Former government ministers have given their backing to a new lobbying front created to repel big business attempts to water down the competition regime.

Campaign group Competitive Britain launched this week vowing to fight for the preservation of the collective opt-out regime. The government has pledged to consult on proposals later this year to refine the opt-out regime, where claimants in group actions are automatically included by default unless they actively choose to opt out.

The opt-out regime was created by the Consumer Rights Act in 2015. Business-funded campaign group Fair Civil Justice has already made the case for reform, with its opposite number Competitive Britain setting out its agenda at a Westminster launch on Tuesday.

In a foreword to the Competitive Britain report accompanying the launch, former tech minister Damian Collins said the effective enforcement of competition law has kept prices lower for consumers, helped innovative businesses compete and improved productivity.

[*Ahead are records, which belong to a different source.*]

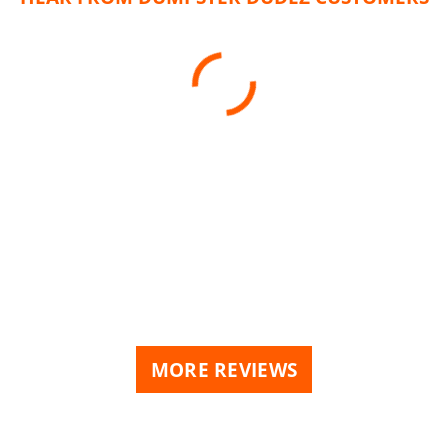
MORE REVIEWS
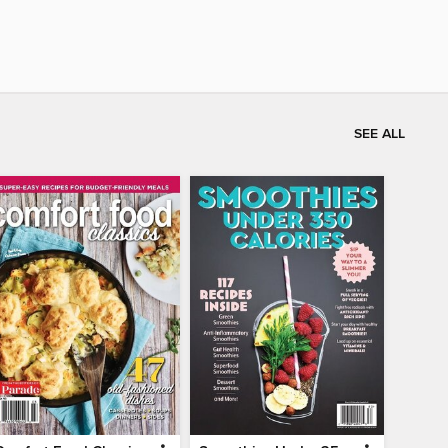
SEE ALL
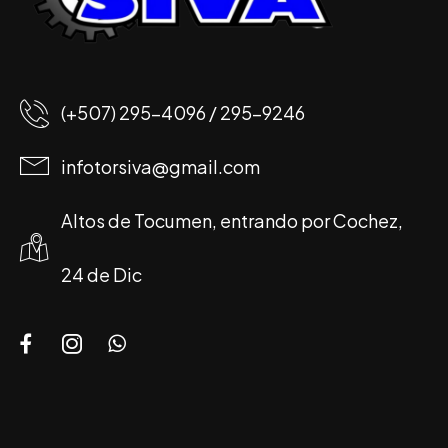
(+507) 295-4096 / 295-9246
infotorsiva@gmail.com
Altos de Tocumen, entrando por Cochez,
24 de Dic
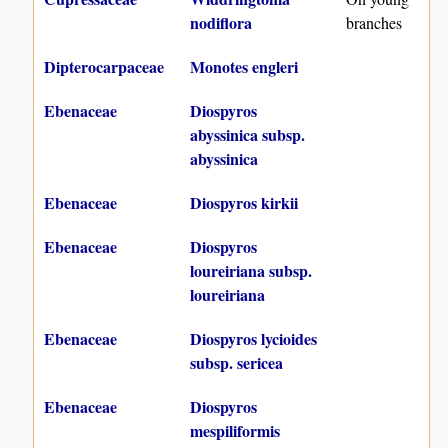
nodiflora
branches
Dipterocarpaceae
Monotes engleri
Ebenaceae
Diospyros
abyssinica subsp.
abyssinica
Ebenaceae
Diospyros kirkii
Ebenaceae
Diospyros
loureiriana subsp.
loureiriana
Ebenaceae
Diospyros lycioides
subsp. sericea
Ebenaceae
Diospyros
mespiliformis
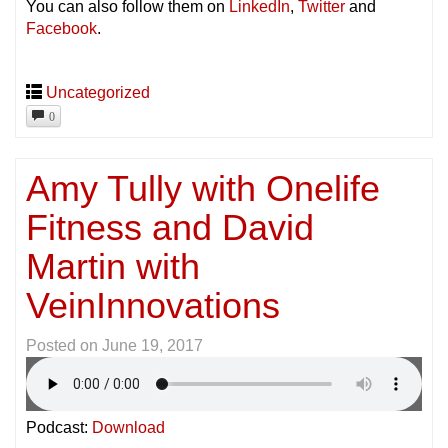
You can also follow them on
LinkedIn
,
Twitter
and
Facebook
.
Uncategorized
0
Amy Tully with Onelife
Fitness and David
Martin with
VeinInnovations
Posted on
June 19, 2017
Podcast:
Download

Robert Buckland and Damian Collins

Robert Buckland and Damian Collins

He added: ‘There are of course opponents to the regime, and unsurprisingly they are drawn from the ranks and allies of the major gatekeeper businesses who often find themselves subject to regulatory challenge or legal action. They want to neuter the regime to make it practically impossible for groups of claimants to challenge their anti-competitive practices.’

Collins, who is now head of policy with advisory firm Geradin Partners, added that while competition regulators have the power to enforcement action against companies that hold dominant power, they do not have the time or resources to investigate every case, meaning that collective claims are needed to hold companies to account.

Former lord chancellor Robert Buckland spoke at the launch and stressed how this issue should not be dismissed as an arcane debate of interest only to lawyers.

‘It is not just about damages, it is about the correction of poor behaviour such as cartels [which] not only causes considerable harm to consumers but frankly damages the reputation of the UK,’ he added. ‘The more we resource institutions like the CAT the more we build the reputation of our country as a safe place for investment.’

The Competitive Britain report responded to many of the pro-business lobby arguments around net cost to the economy and the reportedly small amounts that consumers sometimes recover in compensation.

On the first point, it said that redress obtained by claimants represented a ‘transfer of resources rather than a net loss’, and while legal fees can be high, they are borne on the market by litigation funders.

The report also stated that the average value of redress per class member was £1,473 for individuals and £139,886 for businesses.

It added: ‘Even much smaller amounts – for examples, the £45-£70 payable to consumers in Merricks v Mastercard – remain significant for a large proportion of UK households, of whom one in 10 have zero cash savings. Lower income consumers often bear the brunt of anti-competitive behaviour; for these consumers, redress is particularly important.’